Vivíamos a epifania. De presente, ao aniversariante oferecemos nossos olhos, esfolados pela intensa quilometragem a percorrer as suas quase 600 páginas. Tantos recitavam trechos de cor: “Dar beleza a quem tem fome de beleza é também um dever cristão”. No Zoológico de Pedra, piqueniques literários, nós esparramados na Preguiça gigante, adormecida desde a Pré-História. Numa manhã de brumas, levamos o Livro e as rosas para o salão maior de Maquiné, e no silêncio absoluto da gruta rezamos mais algumas páginas.

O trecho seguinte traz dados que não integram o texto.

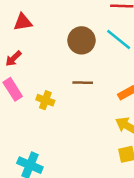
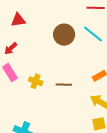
brown line: (83, 83) -> (64, 85), moved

Em tardes seres, entre retalhos e panos rústicos, bordávamos dizeres do Livro, agulhas guiadas por serenas senhorinhas que dele já sabiam o que seus avós e bisavós contavam. Com elas aprendíamos uma pronúncia firme, carregada, tomávamos café com prosa, desaprendíamos a pressa, ganhávamos uma intimidade respeitosa.
As noites nos davam as fogueiras nos quintais das casas zelosas, de cantoneiras ornadas de crochê e jardins de suculentas, dálias e amores-magoados. Com o pactário seu Zé Padre e a viola de cocho, cachaça com mel e umburana, cantoria, lua cheia, Brasinha, doce de mangaba e seu Tião Medonho, as estrelas brilhando com mais agarre de alegria.
Em volta do fogo ancestral, articulando tantas línguas, estávamos todos pacificados pela beleza. “Tudo o que é bonito é absurdo”, nos ensinava o Livro. Dois anos depois muitos refizeram a viagem pra festejar os 100 anos do Autor. Que não estava vivo, mas era muito mais que se. Ele desejara muito ter vivido tanto, ou mais de uma vez – “Para estas duas vidas, um léxico só não é suficiente”, ele afirmava, convicto. Mitificava que ia escrever um dicionário, a sua autobiografia definitiva. Mas essa é outra estória, fica para a próxima fogueira.”
E no devagar depressa dos tempos lá se vão 15 anos. Dilatamos a quilometragem, voltamos para carimbar o passaporte nas semanas Roseanas que se sucederam, o encanto sempre se renovando, mesmo amargando a distância física a que a pandemia nos obrigou nas duas últimas edições.
A frase do Roncari continua a fazer todo o sentido. Uma altíssima civilização que se mantém graças ao trabalho dos guardiões da obra, a quem somos muito gratos. Uma altíssima civilização que se espraia sertão afora: Morro da Garça, Andrequicé, Sagarana, onde a obra resiste a despeito desses tempos difíceis que atravessamos. Um feito digno de uma altíssima civilização que Guimarães Rosa intuiu.